In het dagelijkse leven is de bewegingsvrijheid van Palestijnen in deze zone ernstig beperkt en soms verboden. De komende vieringen verslechterden, waar mogelijk, de situatie. Als reactie op de enorme toestroom van kolonisten en mensen uit het buitenland, werd de militaire aanwezigheid aanzienlijk verhoogd.
De uitkomst van deze drie verschillende factoren – massieve aanwezigheid van zionisten, verhoogde militaire aanwezigheid en effectieve afsluiting van het gebied voor de Palestijnse inwoners – was een situatie waarin alle soorten van actie van de aangestroomde menigten legitiem waren, in een de facto ‘ amusementspark ‘, met de medeplichtigheid van het leger, wiens effectieve taak het is de lokale bevolking en mensenrechtenactivisten te controleren en te onderdrukken. De situatie leek op de omstandigheden tijdens welke de eerste nederzetting in Hebron werd gecreëerd: In 1968 reserveerde een groep Israëlische zionisten hotelkamers in de oude stad tijdens een joodse feestdag. Hun verblijf werd uiteindelijk een permanente bezetting, beschermd door Israëlische soldaten en goedgekeurd door de Israëlische regering.

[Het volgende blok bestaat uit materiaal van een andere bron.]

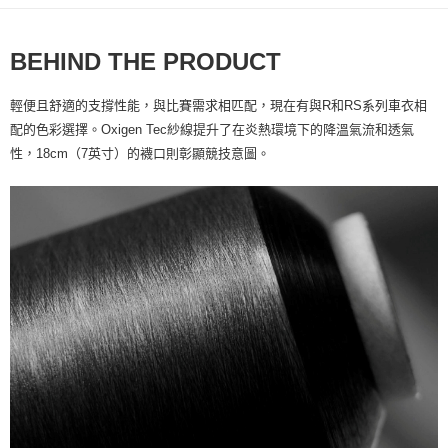
每筆NT$60，滿NT$10,000(含以上)免運費
宅配
BEHIND THE PRODUCT
每筆NT$80
輕便且舒適的支撐性能，與比賽需求相匹配，現在有與R和RS系列車衣相
離島宅配
配的色彩選擇。Oxigen Tec紗線提升了在炎熱環境下的降溫氣流和透氣
每筆NT$100
性，18cm（7英寸）的襪口則彰顯競技意圖。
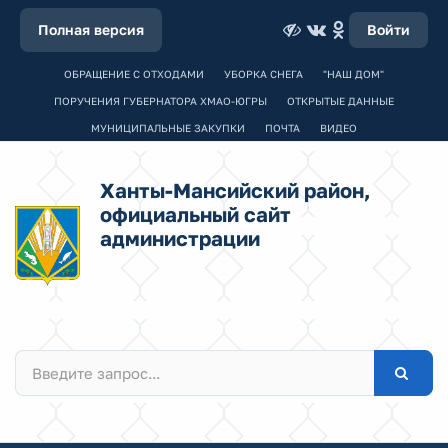
Полная версия
Войти
ОБРАЩЕНИЕ С ОТХОДАМИ
УБОРКА СНЕГА
"НАШ ДОМ"
ПОРУЧЕНИЯ ГУБЕРНАТОРА ХМАО-ЮГРЫ
ОТКРЫТЫЕ ДАННЫЕ
МУНИЦИПАЛЬНЫЕ ЗАКУПКИ
ПОЧТА
ВИДЕО
Ханты-Мансийский район,
официальный сайт
администрации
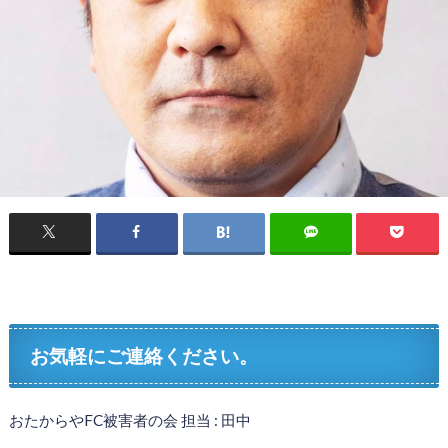
お気軽にご連絡ください。
おたからやFC被害者の会 担当 : 田中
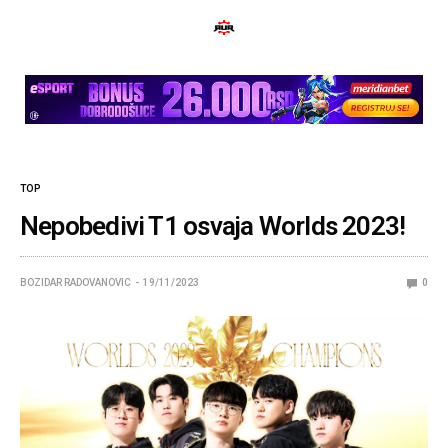
TOP
Nepobedivi T1 osvaja Worlds 2023!
BOZIDAR RADOVANOVIC
19/11/2023
0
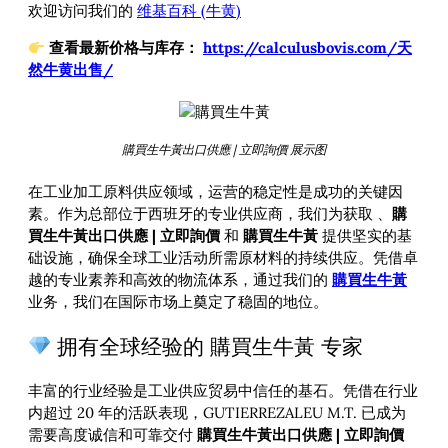
欢迎访问我们的
维基百科 (牛黄)
查看最新价格与库存：
https://calculusbovis.com/天
然牛黄出售/
購買生牛黃出口供應 | 立即詢價 展示图
在工业加工原料供应领域，运营的稳定性是成功的关键因
素。作为总部位于西班牙的专业供应商，我们为获取
、
購
買生牛黃出口供應 | 立即詢價
和
購買生牛黃
提供坚实的基
础设施，确保全球工业活动所需原材料的持续供应。凭借卓
越的专业素养和高效的物流体系，通过我们的
購買生牛黃
业务，我们在国际市场上奠定了稳固的地位。
拥有全球经验的 購買生牛黃 专家
丰富的行业经验是工业供应贸易中信任的基石。凭借在行业
内超过 20 年的活跃表现，GUTIERREZALEU M.T. 已成为
需要高度诚信和可靠交付
購買生牛黃出口供應 | 立即詢價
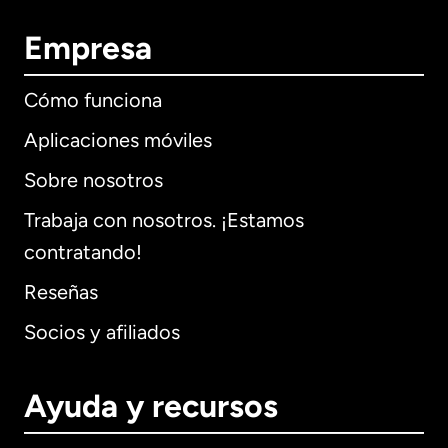
Empresa
Cómo funciona
Aplicaciones móviles
Sobre nosotros
Trabaja con nosotros. ¡Estamos
contratando!
Reseñas
Socios y afiliados
Ayuda y recursos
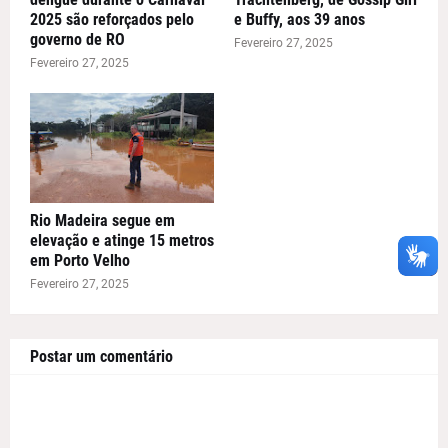
2025 são reforçados pelo
e Buffy, aos 39 anos
governo de RO
Fevereiro 27, 2025
Fevereiro 27, 2025
Rio Madeira segue em
elevação e atinge 15 metros
em Porto Velho
Fevereiro 27, 2025
Postar um comentário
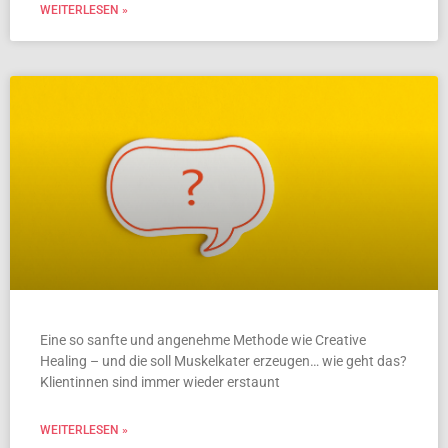
WEITERLESEN »
Eine so sanfte und angenehme Methode wie Creative
Healing – und die soll Muskelkater erzeugen… wie geht das?
Klientinnen sind immer wieder erstaunt
WEITERLESEN »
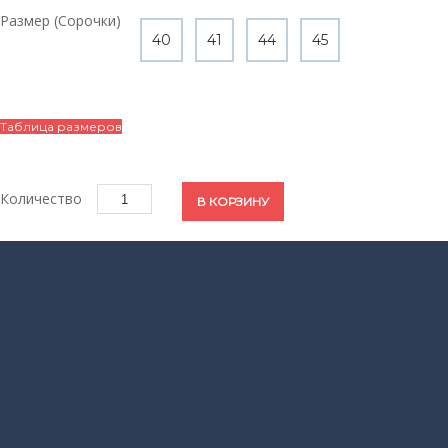
Цвет
Размер (Сорочки)
40
41
44
45
(Сорочки)
Размер
Таблица размеров
(Сорочки)
Количество
В КОРЗИНУ
ОПИСАНИЕ
ХАРАКТЕРИСТИКИ
Сорочки
Модель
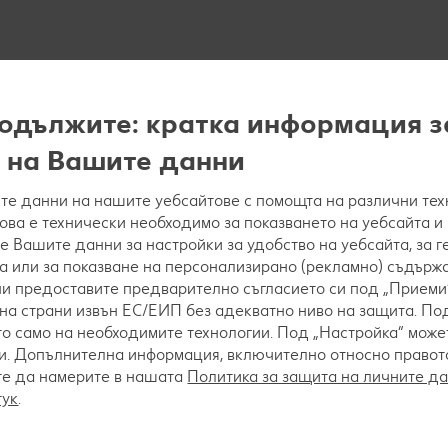
одължите: кратка информация з
 на Вашите данни
е данни на нашите уебсайтове с помощта на различни тех
това е технически необходимо за показването на уебсайта и
е Вашите данни за настройки за удобство на уебсайта, за 
а или за показване на персонализирано (рекламно) съдържа
 ни предоставите предварително съгласието си под „Приеми“
на страни извън ЕС/ЕИП без адекватно ниво на защита. Под
о само на необходимите технологии. Под „Настройка“ мож
. Допълнителна информация, включително относно правото 
те да намерите в нашата
Политика за защита на личните д
тук
.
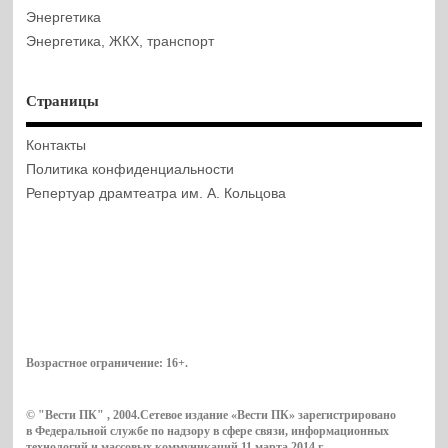
Энергетика
Энергетика, ЖКХ, транспорт
Страницы
Контакты
Политика конфиденциальности
Репертуар драмтеатра им. А. Кольцова
Возрастное ограничение:
16+
.
© "Вести ПК" , 2004.Сетевое издание «Вести ПК» зарегистрировано
в Федеральной службе по надзору в сфере связи, информационных
технологий и массовых коммуникаций 11 марта 2014 г.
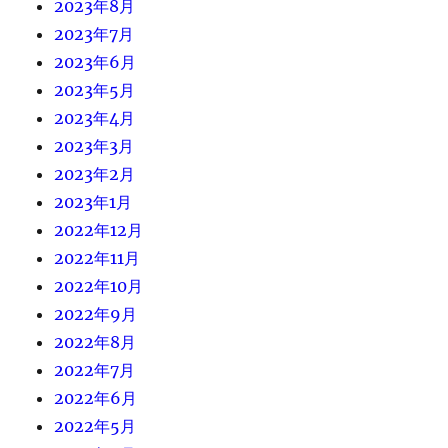
2023年8月
2023年7月
2023年6月
2023年5月
2023年4月
2023年3月
2023年2月
2023年1月
2022年12月
2022年11月
2022年10月
2022年9月
2022年8月
2022年7月
2022年6月
2022年5月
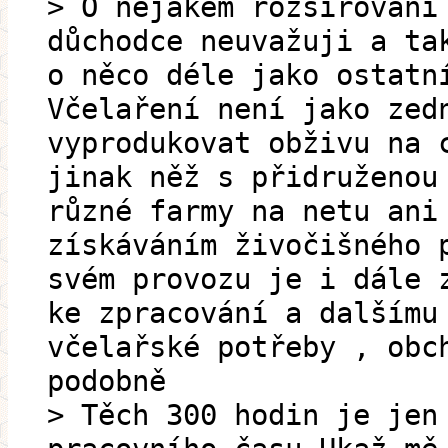
> O nějakém rozšiřování
důchodce neuvažuji a ta
o něco déle jako ostatn
Včelaření není jako zed
vyprodukovat obživu na 
jinak něž s přidruženou
různé farmy na netu ani
získáváním živočišného 
svém provozu je i dále 
ke zpracování a dalšímu
včelařské potřeby , obc
podobně
> Těch 300 hodin je jen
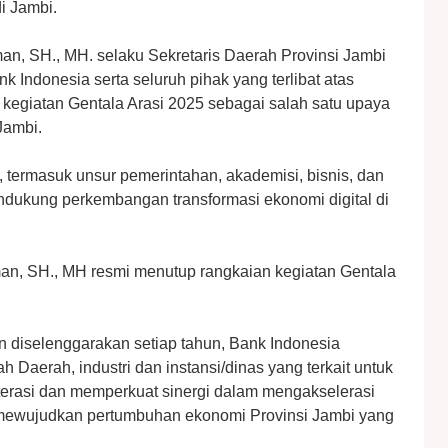
i Jambi.
man, SH., MH. selaku Sekretaris Daerah Provinsi Jambi
Indonesia serta seluruh pihak yang terlibat atas
kegiatan Gentala Arasi 2025 sebagai salah satu upaya
 Jambi.
t, termasuk unsur pemerintahan, akademisi, bisnis, dan
ndukung perkembangan transformasi ekonomi digital di
man, SH., MH resmi menutup rangkaian kegiatan Gentala
n diselenggarakan setiap tahun, Bank Indonesia
 Daerah, industri dan instansi/dinas yang terkait untuk
iterasi dan memperkuat sinergi dalam mengakselerasi
 mewujudkan pertumbuhan ekonomi Provinsi Jambi yang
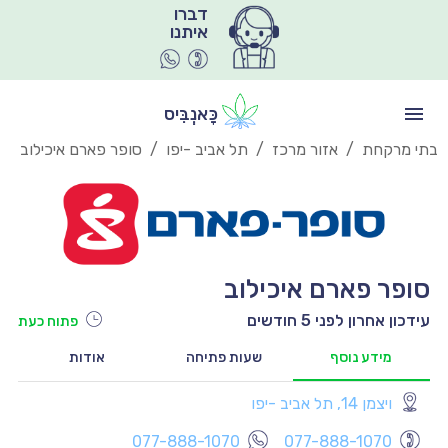
איתנו
כָּאנְבִּיס
בתי מרקחת
/
אזור מרכז
/
תל אביב -יפו
/
סופר פארם איכילוב
סופר פארם איכילוב
עידכון אחרון לפני 5 חודשים
פתוח כעת
מידע נוסף
שעות פתיחה
אודות
ויצמן 14, תל אביב -יפו
יו
077-888-1070
077-888-1070
יו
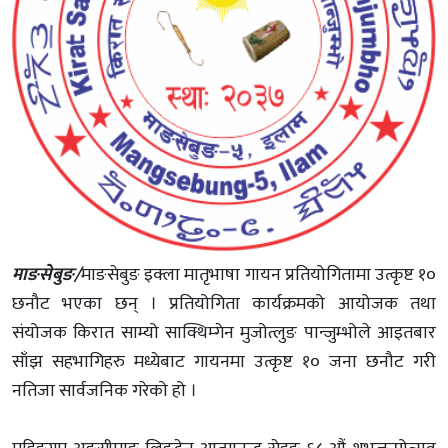
माङसेबुङ/
माङसेबुङ इक्ला मातृभाषा गायन प्रतियोगितामा उत्कृष्ट १०
छनौट भएका छन् । प्रतियोगिता कार्यक्रमको आयोजक तथा
संयोजक किरात साम्यो साक्थिम्गेन मुजोत्लुङ पान्जुम्भोले आइतबार
साँझ सहभागिहरु मध्येबाट गायनमा उत्कृष्ट १० जना छनौट गरी
नतिजा सार्वजनिक गरेको हो ।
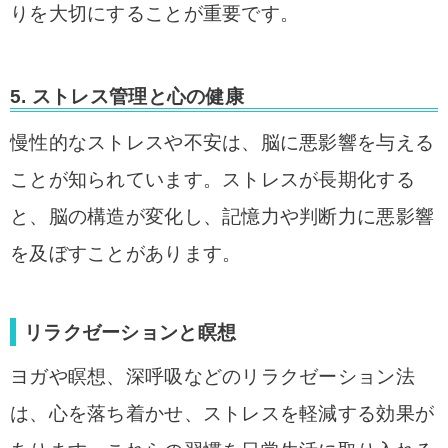
りを大切にすることが重要です。
5.
ストレス管理と心の健康
慢性的なストレスや不安は、脳に悪影響を与える
ことが知られています。ストレスが長期化する
と、脳の構造が変化し、記憶力や判断力に悪影響
を及ぼすことがあります。
リラクゼーションと瞑想
ヨガや瞑想、深呼吸などのリラクゼーション法
は、心を落ち着かせ、ストレスを軽減する効果が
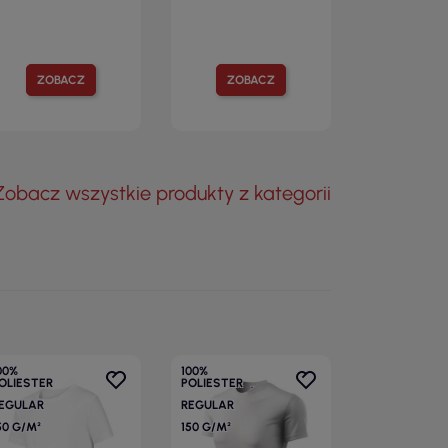
ZOBACZ
ZOBACZ
Zobacz wszystkie produkty z kategorii
00%
100%
OLIESTER
POLIESTER
EGULAR
REGULAR
50 G/M²
150 G/M²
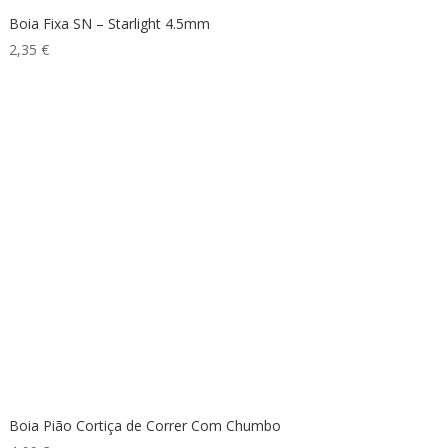
Boia Fixa SN – Starlight 4.5mm
2,35
€
Boia Pião Cortiça de Correr Com Chumbo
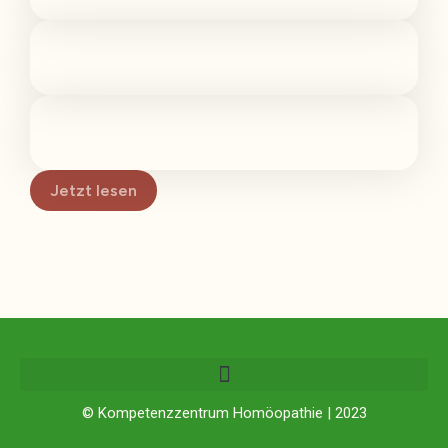
Jetzt lesen
© Kompetenzzentrum Homöopathie | 2023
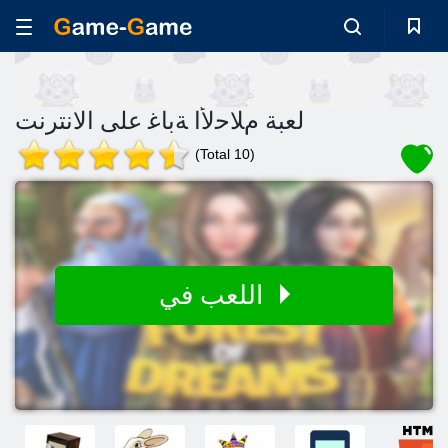
لعبة ﻡﻼ ﺣﻷ ﺍ ﺔﺑﺎﻏ على الانترنت
(Total 10)
اللعب في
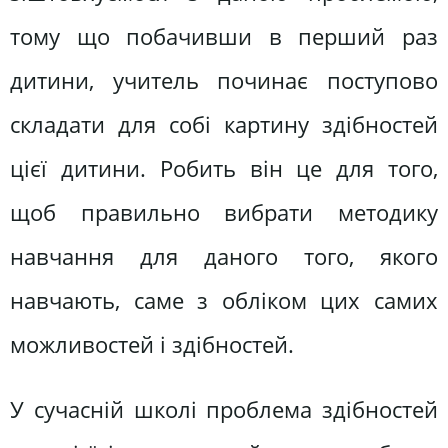
тому що побачивши в перший раз
дитини, учитель починає поступово
складати для собі картину здібностей
цієї дитини. Робить він це для того,
щоб правильно вибрати методику
навчання для даного того, якого
навчають, саме з обліком цих самих
можливостей і здібностей.
У сучасній школі проблема здібностей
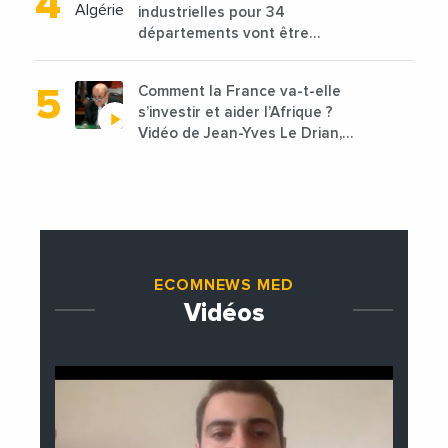
industrielles pour 34
départements vont être
lancées
Comment la France va-t-elle
s’investir et aider l’Afrique ?
Vidéo de Jean-Yves Le Drian,
ministre des Affaires
étrangères de la France
ECOMNEWS MED
Vidéos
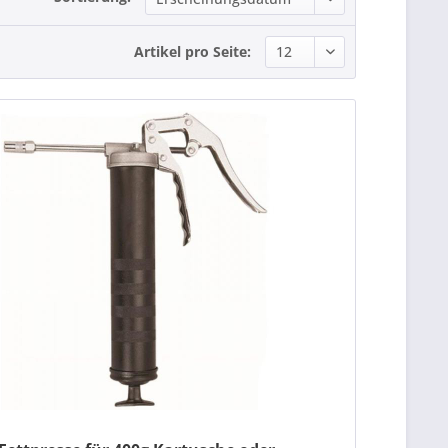
Artikel pro Seite:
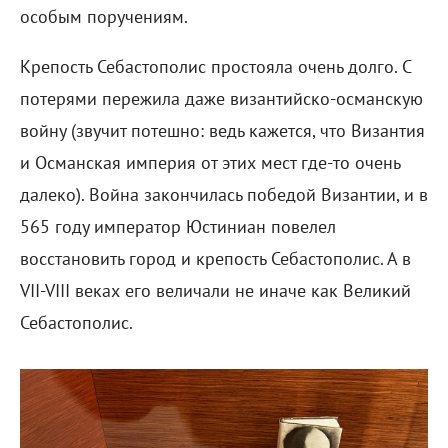
особым поручениям.
Крепость Себастополис простояла очень долго. С
потерями пережила даже византийско-османскую
войну (звучит потешно: ведь кажется, что Византия
и Османская империя от этих мест где-то очень
далеко). Война закончилась победой Византии, и в
565 году император Юстиниан повелел
восстановить город и крепость Себастополис. А в
VII-VIII веках его величали не иначе как Великий
Себастополис.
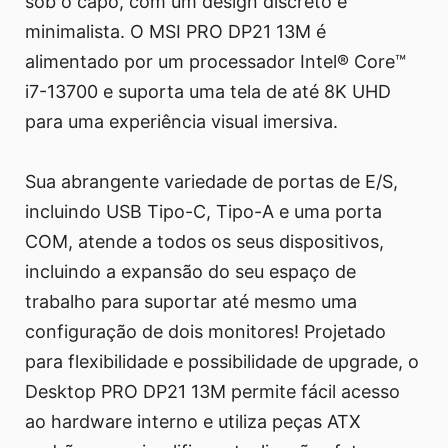
sob o capô, com um design discreto e
minimalista. O MSI PRO DP21 13M é
alimentado por um processador Intel® Core™
i7-13700 e suporta uma tela de até 8K UHD
para uma experiência visual imersiva.
Sua abrangente variedade de portas de E/S,
incluindo USB Tipo-C, Tipo-A e uma porta
COM, atende a todos os seus dispositivos,
incluindo a expansão do seu espaço de
trabalho para suportar até mesmo uma
configuração de dois monitores! Projetado
para flexibilidade e possibilidade de upgrade, o
Desktop PRO DP21 13M permite fácil acesso
ao hardware interno e utiliza peças ATX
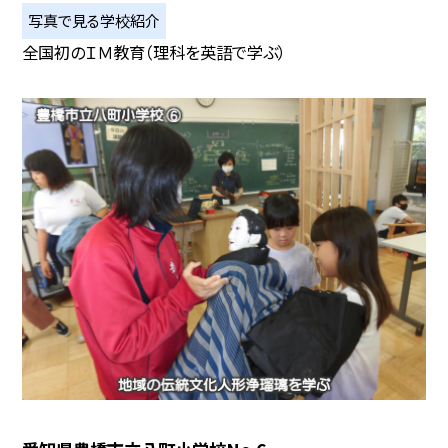
写真で見る学校紹介
全国初のＩＭ教育（理科を英語で学ぶ）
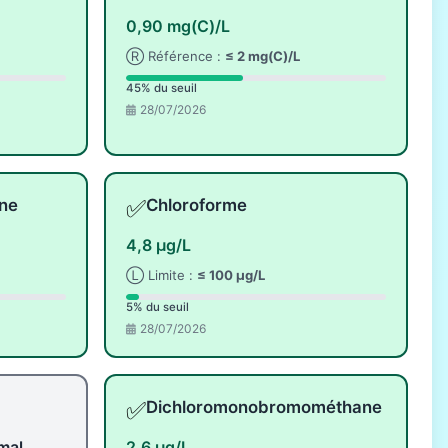
0,90 mg(C)/L
Ⓡ Référence :
≤ 2 mg(C)/L
45% du seuil
28/07/2026
✅
ne
Chloroforme
4,8 µg/L
Ⓛ Limite :
≤ 100 µg/L
5% du seuil
28/07/2026
✅
Dichloromonobromométhane
mal
2,6 µg/L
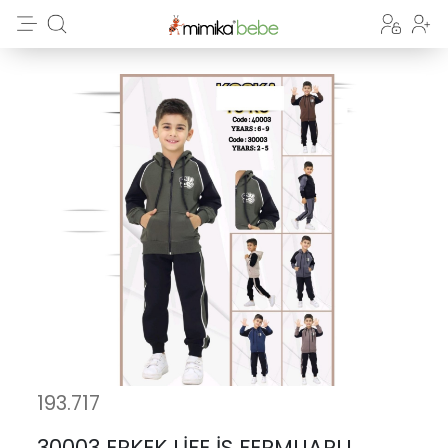
193.717
30003 ERKEK LİFE İS FERMUARLI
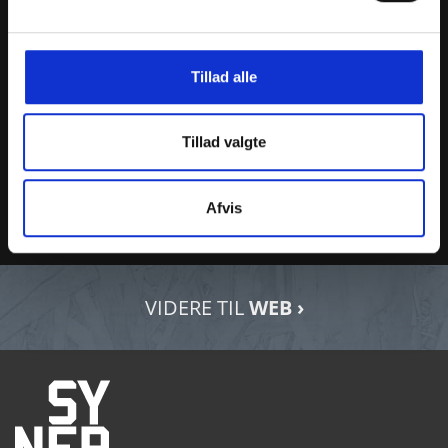
Tillad alle
Tillad valgte
LOUISE NEUMANN FRANDSEN
Mail:
lf@synergi1.dk
Afvis
Tlf.:
70 27 90 03
VIDERE TIL
WEB ›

Wat we konden zien van de deelnemers aan het Sarah’s day festival, leek frustratie en de woede te zijn die zich gedurende het jaar had opgebouwd en gekristalliseerd, die zich materialiseerde in de meest basale acties en mogelijk werd gemaakt door een onbeperkt gevoel van macht. Deze gevoelens waren zichtbaar in spandoeken als “Palestina heeft nooit bestaan … en zal dat ook nooit” [bron: Hebron Fonds].
Ze waren zichtbaar in openlijke vijandigheid en agressie tegen de internationale activisten die de gebeurtenissen observeerden. Ze waren ook zichtbaar in fysiek gewelddadige aanvallen met pepperspray tegen ongewapende Palestijnse burgers, inclusief kinderen. Dit mondde uit in de steniging van een twee jaar oud slapend kind.
Op deze bijeenkomst van zionisten lijkt alle frustratie los te komen over het falen van het apartheidsproces: de Palestijnen in Al Khalil maken zich schuldig aan het niet volledig onderworpen zijn aan het racistische beleid van de staat Israël, en een dergelijke bijeenkomst is een goede gelegenheid om hen te herinneren aan de hiërarchie die verondersteld wordt te bestaan.
Dit roept een aantal vragen op:
Allereerst natuurlijk, waarom? Waarom zo’n woede en zo’n gewelddadige geest? Heeft Israël niet genoeg? Het illegaal bezetten van een overgrote meerderheid van Palestijns land lijkt niet voldoende te zijn. De echte bezetting en de ware onderdrukking wordt uitgevoerd met routinematige en aanhoudende vernedering van Palestijnen en het gevoel van machteloosheid waarmee de lokale bevolking na elke aanval achterblijft. Het kost de Palestijnen echter niet veel tijd om hun gebruikelijke spirit van verzet te hervatten. Hun veerkracht is sterker dan de fascistische ziel van een stel extremistische kolonisten.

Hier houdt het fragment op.